Ultimately, to learn from history and build more responsible and representative AI models it is important to learn from past cultural technologies. For example, photography previously was used as a tool to preserve memory and often was used as a way of connecting and excluding. The wealthy elites, throughout history, often had access to the newest technology. While those that were not part of the wealthier class, were unable to connect with them through the new technology. They could not take photos, did not have the newest cameras or technology. Learning from this looks like emphasizing the importance of connection, hearing different perspectives, and fostering inclusive practices.
Reading this study did raise some questions for me. Is technology bound to be biased no matter what simply because humans are biased?

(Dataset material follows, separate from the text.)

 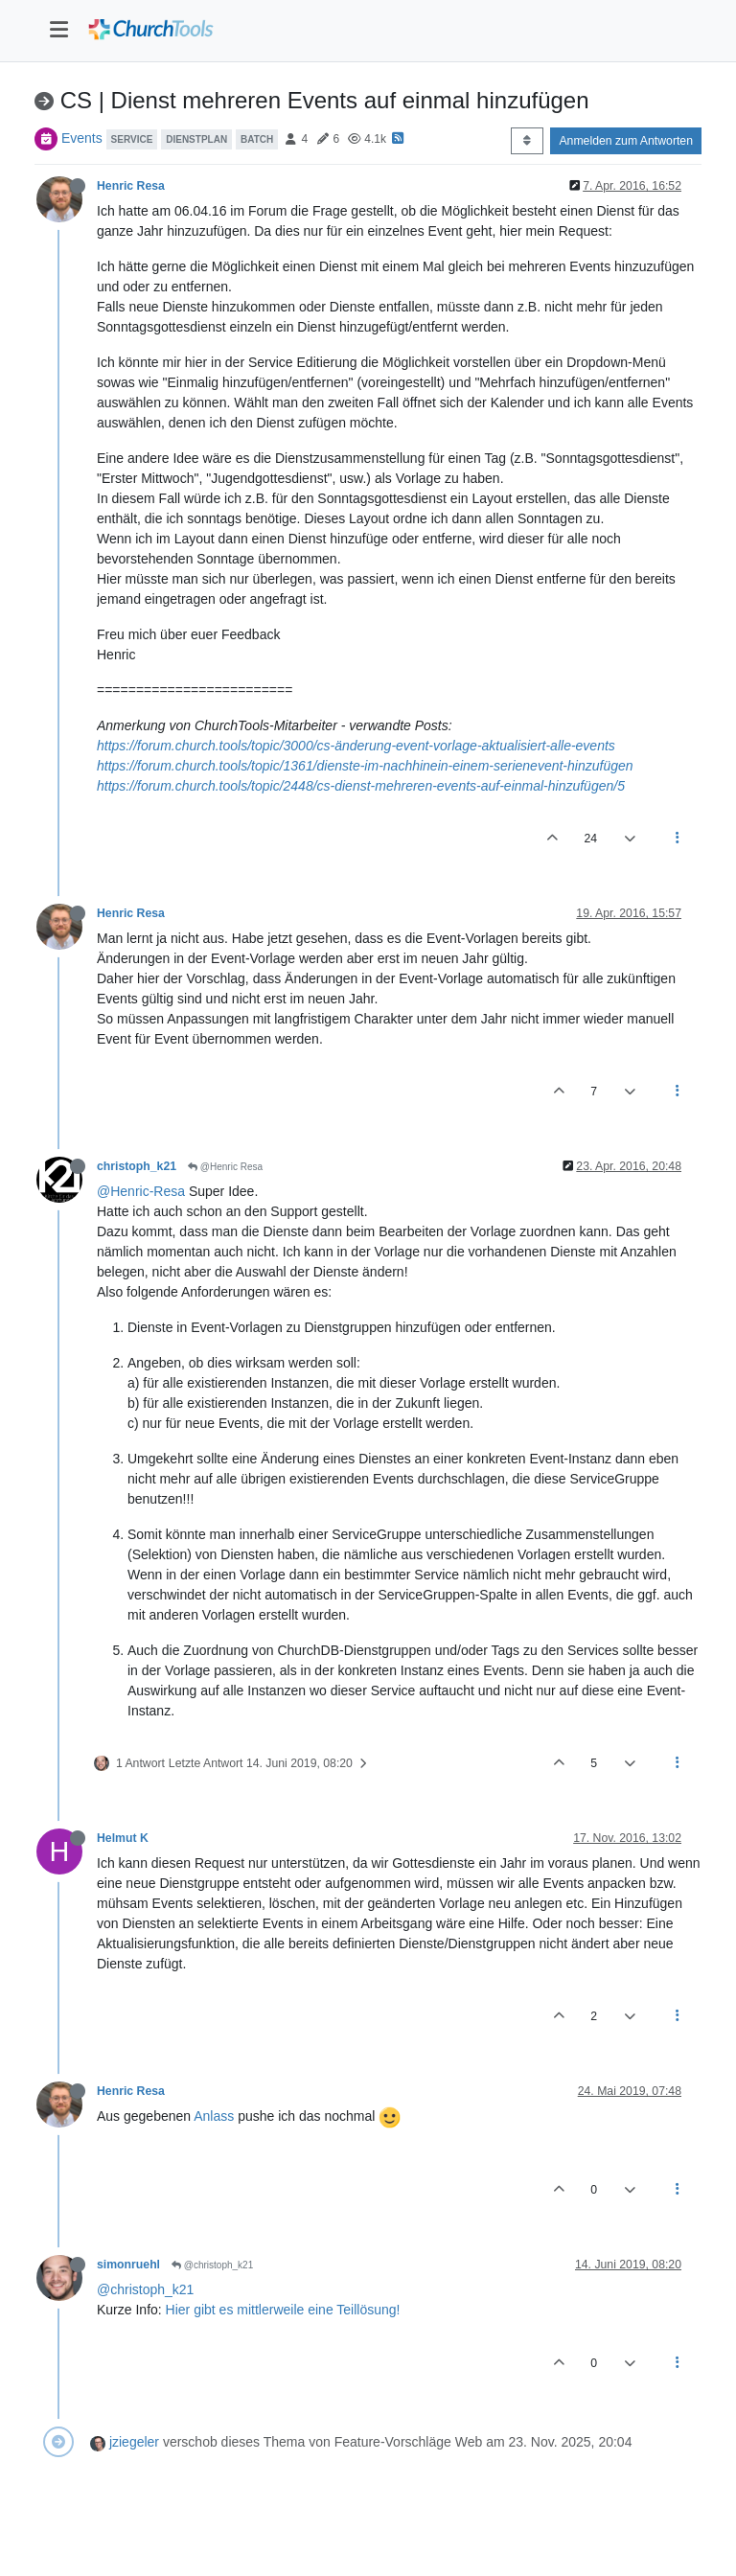 I want to click on christoph_k21, so click(x=136, y=1166).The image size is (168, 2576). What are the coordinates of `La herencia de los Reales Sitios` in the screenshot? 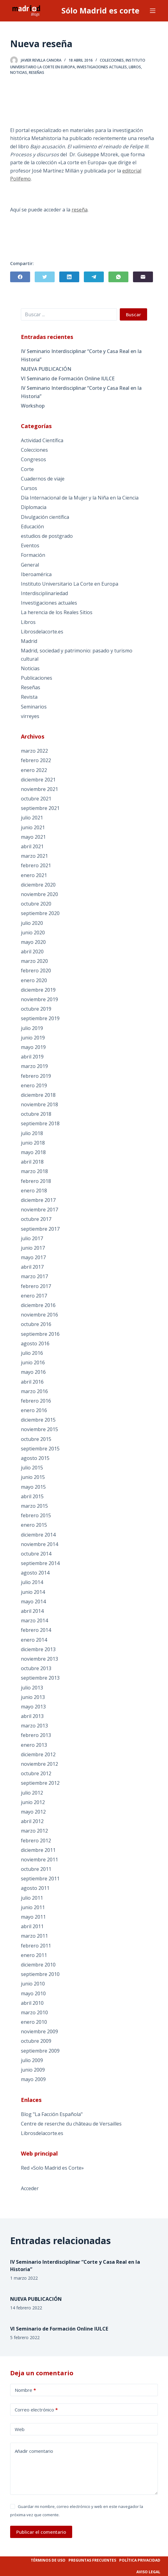 It's located at (56, 612). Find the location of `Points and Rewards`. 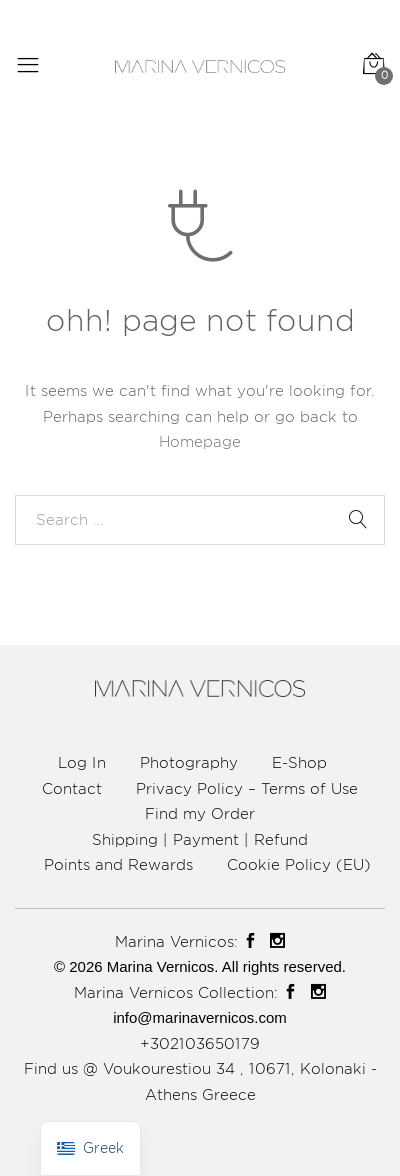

How can we measure whether technology is biased or not? In what other areas is technology biased and having an impact on further perpetuating harmful stereotypes? Lastly, What tensions were raised about the risk of silencing marginalized people by making traditional or folk art forms easily reproducible via text-to-image models? This last question really interested me. As artists are miscredited and disregarded due to AI more often, it is incredibly important to think of marginalized groups and the cultural art that this has an impact on. These questions are all important because they focus on the impact technology has, specifically on marginalized communities, and what to do about it.
Thinking about marginalized groups and underrepresented communities is incredibly important, especially as the use of technology increases and society becomes more dependent on it. Due to the society’s dependence on technology, it is important to consider human connection and being in community. Further, it is that much more important to consider those that are already facing prejudice and are misrepresented. I thought about power dynamics and the history that impacts the current technology and the exclusion so many face. To solve the problems that arise when AI perpetuates harmful stereotypes means educating oneself and knowing the possible biases within technology.